Weer onderaan beginnen
Ik leerde dat ik weer onderaan begon. Net als op school. Zo werd ik van tijd tot tijd als een echte loopjongen met een oude bestelauto, een Simca 1000, er op uitgestuurd om spoedleveringen van bijvoorbeeld gerepareerde weegschalen bij slagers, bakkers en supermarkten af te leveren. Ik reed het hele land door. Ik vond dat eigenlijk best leuk. Waar ik toen echter wel moeite mee had, was dat er dus kennelijk mensen in het bedrijf rondliepen die vonden dat mijn werk gemakkelijk voor dit soort klussen onderbroken kon worden. Waar ze achteraf gezien natuurlijk volkomen gelijk in hadden. Dit soort ervaringen en voorvallen hebben mij gevormd. Het is goed voor je om daadwerkelijk in alle lagen van een bedrijf te werken en die te beleven, voordat je de stap naar de top kunt zetten om daar succesvol te kunnen zijn. Consultants en politici slaan deze ervaring geregeld over.

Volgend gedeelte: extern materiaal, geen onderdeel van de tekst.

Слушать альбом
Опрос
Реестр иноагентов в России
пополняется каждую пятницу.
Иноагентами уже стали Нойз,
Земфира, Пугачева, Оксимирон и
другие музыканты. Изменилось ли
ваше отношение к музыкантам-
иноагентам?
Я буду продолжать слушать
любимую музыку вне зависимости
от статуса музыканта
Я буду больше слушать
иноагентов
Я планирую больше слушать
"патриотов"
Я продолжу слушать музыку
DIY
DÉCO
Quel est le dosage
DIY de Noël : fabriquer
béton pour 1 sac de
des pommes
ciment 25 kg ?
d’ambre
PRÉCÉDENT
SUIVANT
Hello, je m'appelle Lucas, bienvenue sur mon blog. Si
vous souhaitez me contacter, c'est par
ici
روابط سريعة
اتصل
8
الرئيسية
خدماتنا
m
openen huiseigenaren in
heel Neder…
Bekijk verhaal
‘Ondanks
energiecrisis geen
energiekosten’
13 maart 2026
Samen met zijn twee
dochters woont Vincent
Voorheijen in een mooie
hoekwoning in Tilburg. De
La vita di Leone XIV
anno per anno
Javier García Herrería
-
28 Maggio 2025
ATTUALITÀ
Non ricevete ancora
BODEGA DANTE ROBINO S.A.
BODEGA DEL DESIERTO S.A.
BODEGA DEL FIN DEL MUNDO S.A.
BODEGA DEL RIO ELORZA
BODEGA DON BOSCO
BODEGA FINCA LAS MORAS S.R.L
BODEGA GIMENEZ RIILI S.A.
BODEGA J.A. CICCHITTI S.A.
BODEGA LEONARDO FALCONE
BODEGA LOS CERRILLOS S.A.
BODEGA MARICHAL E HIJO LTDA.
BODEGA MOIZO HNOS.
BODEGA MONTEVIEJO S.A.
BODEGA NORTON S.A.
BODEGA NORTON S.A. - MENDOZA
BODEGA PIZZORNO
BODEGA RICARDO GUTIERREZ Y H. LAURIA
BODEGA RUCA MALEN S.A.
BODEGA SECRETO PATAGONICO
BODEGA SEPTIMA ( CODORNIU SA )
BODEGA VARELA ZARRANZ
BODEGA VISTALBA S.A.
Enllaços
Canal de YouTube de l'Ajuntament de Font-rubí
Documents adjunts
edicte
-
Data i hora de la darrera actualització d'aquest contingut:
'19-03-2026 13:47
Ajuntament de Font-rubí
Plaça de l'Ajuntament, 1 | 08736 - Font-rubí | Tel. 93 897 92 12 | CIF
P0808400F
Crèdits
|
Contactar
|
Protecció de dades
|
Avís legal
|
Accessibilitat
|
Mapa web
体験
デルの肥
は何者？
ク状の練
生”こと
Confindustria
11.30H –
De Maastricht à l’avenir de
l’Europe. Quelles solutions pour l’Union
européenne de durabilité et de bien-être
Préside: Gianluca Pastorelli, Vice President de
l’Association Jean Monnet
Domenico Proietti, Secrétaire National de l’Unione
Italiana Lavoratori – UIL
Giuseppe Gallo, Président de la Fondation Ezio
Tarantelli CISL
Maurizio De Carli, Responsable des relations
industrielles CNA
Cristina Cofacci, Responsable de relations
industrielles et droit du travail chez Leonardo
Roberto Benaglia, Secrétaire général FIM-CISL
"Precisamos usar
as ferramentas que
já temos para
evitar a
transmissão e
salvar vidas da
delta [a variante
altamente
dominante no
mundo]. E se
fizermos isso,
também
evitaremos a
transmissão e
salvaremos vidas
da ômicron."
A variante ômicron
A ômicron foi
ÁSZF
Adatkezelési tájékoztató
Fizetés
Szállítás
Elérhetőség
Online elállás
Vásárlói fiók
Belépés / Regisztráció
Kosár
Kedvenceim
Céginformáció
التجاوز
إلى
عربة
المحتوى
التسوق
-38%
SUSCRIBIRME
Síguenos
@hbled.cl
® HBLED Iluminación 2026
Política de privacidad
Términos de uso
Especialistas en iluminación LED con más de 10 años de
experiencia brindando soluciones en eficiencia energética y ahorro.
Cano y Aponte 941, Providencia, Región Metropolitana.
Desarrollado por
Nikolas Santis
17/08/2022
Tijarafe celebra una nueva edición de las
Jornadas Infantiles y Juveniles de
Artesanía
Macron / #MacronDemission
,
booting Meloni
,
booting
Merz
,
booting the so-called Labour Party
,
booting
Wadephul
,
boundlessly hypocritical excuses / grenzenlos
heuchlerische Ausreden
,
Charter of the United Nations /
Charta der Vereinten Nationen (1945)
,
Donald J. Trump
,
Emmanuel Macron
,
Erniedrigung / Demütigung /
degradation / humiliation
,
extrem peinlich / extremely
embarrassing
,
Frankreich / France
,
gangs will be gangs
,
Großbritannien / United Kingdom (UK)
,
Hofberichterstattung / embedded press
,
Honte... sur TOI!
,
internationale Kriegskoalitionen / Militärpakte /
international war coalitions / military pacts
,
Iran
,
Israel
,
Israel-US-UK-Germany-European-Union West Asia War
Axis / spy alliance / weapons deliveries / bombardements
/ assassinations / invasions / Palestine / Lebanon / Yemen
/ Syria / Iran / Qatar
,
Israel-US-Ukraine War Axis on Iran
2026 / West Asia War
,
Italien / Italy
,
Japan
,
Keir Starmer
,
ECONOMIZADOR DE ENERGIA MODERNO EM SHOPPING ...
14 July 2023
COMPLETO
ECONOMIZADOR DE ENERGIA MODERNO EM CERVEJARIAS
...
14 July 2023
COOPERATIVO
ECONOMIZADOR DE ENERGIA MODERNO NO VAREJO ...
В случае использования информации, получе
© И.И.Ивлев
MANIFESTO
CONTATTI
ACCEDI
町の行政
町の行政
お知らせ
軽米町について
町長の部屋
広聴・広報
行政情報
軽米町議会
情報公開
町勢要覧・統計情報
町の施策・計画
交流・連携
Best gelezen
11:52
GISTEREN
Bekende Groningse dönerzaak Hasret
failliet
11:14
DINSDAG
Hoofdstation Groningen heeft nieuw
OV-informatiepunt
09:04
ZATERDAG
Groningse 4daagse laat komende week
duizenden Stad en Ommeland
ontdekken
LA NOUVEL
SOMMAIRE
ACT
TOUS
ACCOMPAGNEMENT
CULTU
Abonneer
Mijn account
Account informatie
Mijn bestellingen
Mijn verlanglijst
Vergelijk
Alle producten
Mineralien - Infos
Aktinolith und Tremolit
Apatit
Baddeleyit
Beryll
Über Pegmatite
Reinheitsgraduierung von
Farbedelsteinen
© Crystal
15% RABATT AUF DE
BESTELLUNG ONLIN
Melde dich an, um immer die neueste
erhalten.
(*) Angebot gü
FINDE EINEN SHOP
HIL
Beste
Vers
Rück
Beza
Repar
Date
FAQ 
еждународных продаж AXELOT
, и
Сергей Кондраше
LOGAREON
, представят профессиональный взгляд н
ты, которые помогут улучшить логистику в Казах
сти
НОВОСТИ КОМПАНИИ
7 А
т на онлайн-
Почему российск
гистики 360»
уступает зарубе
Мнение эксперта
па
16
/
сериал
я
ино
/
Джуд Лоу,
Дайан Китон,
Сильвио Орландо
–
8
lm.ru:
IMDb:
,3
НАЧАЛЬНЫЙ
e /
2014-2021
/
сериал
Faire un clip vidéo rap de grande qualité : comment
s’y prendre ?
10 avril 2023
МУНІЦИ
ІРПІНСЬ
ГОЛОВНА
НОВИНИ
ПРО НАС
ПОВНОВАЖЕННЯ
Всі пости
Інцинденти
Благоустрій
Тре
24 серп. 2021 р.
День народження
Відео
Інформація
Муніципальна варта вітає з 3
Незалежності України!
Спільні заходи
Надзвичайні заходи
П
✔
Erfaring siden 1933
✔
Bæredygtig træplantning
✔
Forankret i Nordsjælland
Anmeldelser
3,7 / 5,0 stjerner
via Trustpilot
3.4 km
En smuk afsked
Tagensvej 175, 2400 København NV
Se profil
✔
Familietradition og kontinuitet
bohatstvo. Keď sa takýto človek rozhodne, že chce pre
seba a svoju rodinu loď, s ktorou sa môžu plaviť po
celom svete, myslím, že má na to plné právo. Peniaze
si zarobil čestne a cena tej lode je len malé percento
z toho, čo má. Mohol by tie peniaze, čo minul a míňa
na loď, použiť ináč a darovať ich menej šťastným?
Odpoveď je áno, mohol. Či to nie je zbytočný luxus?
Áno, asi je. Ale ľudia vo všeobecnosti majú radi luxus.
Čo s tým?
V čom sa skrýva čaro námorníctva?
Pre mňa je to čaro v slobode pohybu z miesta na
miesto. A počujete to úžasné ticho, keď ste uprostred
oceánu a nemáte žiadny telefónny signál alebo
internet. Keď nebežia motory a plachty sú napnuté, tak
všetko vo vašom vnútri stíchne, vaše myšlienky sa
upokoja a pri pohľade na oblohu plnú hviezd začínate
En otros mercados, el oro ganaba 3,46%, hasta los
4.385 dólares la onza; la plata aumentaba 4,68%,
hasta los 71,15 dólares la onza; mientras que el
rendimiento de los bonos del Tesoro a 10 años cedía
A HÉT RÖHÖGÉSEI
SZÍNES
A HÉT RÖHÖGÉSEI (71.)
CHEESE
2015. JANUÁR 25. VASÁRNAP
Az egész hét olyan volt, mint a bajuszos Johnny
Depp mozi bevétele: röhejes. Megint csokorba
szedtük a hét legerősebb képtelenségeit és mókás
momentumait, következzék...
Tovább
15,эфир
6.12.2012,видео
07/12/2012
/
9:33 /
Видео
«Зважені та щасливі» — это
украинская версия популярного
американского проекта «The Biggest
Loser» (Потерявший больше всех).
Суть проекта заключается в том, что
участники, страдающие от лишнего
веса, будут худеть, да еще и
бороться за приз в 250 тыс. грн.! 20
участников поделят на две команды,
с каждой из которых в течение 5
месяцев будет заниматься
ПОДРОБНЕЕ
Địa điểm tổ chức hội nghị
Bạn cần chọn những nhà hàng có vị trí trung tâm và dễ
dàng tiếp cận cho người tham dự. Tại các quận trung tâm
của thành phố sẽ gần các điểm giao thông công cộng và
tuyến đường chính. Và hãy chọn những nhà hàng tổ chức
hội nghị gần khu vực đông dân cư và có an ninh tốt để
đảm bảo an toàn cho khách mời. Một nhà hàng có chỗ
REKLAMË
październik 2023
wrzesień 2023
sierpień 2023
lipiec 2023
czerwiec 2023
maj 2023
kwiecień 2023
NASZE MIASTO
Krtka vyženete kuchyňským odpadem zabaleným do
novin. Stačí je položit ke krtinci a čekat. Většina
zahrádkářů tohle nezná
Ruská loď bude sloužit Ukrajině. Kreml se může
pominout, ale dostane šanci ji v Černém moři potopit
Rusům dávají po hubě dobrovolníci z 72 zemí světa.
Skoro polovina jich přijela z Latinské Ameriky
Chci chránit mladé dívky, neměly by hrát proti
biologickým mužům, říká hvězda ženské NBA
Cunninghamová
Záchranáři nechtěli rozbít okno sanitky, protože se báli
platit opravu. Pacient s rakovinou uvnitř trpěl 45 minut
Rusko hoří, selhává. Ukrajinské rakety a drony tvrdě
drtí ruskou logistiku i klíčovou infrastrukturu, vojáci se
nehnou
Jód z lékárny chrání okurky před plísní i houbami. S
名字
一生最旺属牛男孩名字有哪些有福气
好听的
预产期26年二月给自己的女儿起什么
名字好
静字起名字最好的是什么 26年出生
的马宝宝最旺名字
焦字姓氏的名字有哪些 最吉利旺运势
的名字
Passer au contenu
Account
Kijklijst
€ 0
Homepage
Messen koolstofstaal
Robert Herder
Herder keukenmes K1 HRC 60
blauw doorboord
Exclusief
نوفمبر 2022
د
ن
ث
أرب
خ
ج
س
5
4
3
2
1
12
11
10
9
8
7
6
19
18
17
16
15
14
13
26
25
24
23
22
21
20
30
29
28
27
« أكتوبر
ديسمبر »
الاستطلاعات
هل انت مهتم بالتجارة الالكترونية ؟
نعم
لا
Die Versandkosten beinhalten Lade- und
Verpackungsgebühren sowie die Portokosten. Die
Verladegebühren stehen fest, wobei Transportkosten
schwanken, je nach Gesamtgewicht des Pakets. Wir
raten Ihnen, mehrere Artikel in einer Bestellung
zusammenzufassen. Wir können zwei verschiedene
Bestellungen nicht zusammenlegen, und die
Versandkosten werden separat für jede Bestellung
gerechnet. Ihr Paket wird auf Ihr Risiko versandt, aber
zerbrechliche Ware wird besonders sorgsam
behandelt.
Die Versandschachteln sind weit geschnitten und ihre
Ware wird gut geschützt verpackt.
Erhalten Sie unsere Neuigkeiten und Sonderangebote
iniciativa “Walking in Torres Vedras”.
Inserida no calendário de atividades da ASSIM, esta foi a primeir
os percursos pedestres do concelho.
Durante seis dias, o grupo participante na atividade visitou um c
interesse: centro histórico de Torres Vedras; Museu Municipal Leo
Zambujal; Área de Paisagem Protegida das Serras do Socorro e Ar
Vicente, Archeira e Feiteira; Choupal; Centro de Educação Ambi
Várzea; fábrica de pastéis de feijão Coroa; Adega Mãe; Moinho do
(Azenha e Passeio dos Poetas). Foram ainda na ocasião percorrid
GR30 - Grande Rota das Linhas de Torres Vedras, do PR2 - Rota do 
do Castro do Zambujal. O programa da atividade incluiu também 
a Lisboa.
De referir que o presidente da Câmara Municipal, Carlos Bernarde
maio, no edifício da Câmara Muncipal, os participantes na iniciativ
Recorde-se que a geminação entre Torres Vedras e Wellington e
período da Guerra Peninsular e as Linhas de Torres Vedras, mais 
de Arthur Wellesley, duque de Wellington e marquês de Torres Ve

Verantwoordelijkheden, geen bevoegdheden
Hoe een bedrijf werkt, dat leerde ik dus. Organisatie structuur, hiërarchie, formeel en informeel gezag, relationele verhoudingen, vriendschappen. Hoe krijg je iets voor elkaar, zonder bevoegdheden. Product managers hebben grote verantwoordelijkheden, maar weinig bevoegdheden. Hoe zorg je ervoor dat je je doelen desondanks haalt. Werken ‘op de relatie’. Bij mij speelde dat ook, ook ik had geen formeel gezag. Dingen voor elkaar krijgen, dat is de kunst.
‘Window to the world’
Dwars door alles heen liep mijn wens om naar het buitenland te gaan. Dat kleurde mijn beslissingen over wat verder te ondernemen, in de periode ná Van Berkel. Op de afdeling Export rook ik aan dat lonkende buitenland. De business school werd mede door dit ‘lonken’ de op stap naar de oplossing. Het was in het buitenland, ik zou dingen leren, business skills verkrijgen, mijn Engels zou drastisch verbeteren, kortom, het zou een overduidelijke vergroting van mijn ‘window to the world’ gaan worden.